## [TASK DATA]
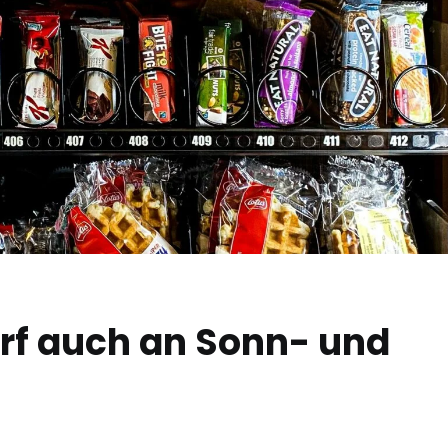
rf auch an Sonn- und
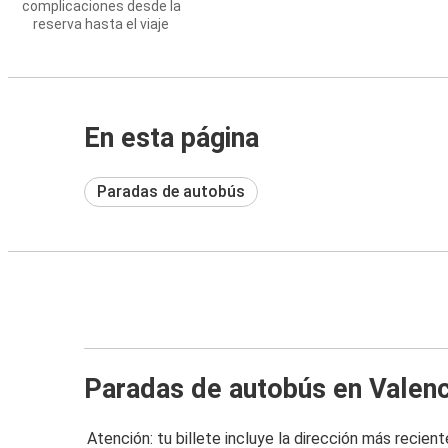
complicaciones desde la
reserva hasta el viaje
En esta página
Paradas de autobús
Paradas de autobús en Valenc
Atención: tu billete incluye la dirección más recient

--

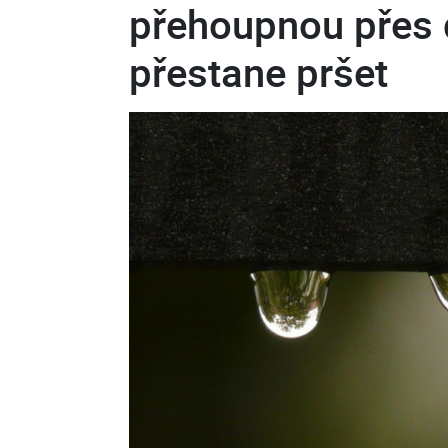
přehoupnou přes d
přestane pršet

## [YOUR GOAL]
Above are the records; from them, give again exactly the lines from the one containing "Paradas de autobús en Valenc" to the one containing "Atención: tu billete", both lines included, and nothing more.

## [OUTPUT BELOW]
Paradas de autobús en Valenc
Atención: tu billete incluye la dirección más recient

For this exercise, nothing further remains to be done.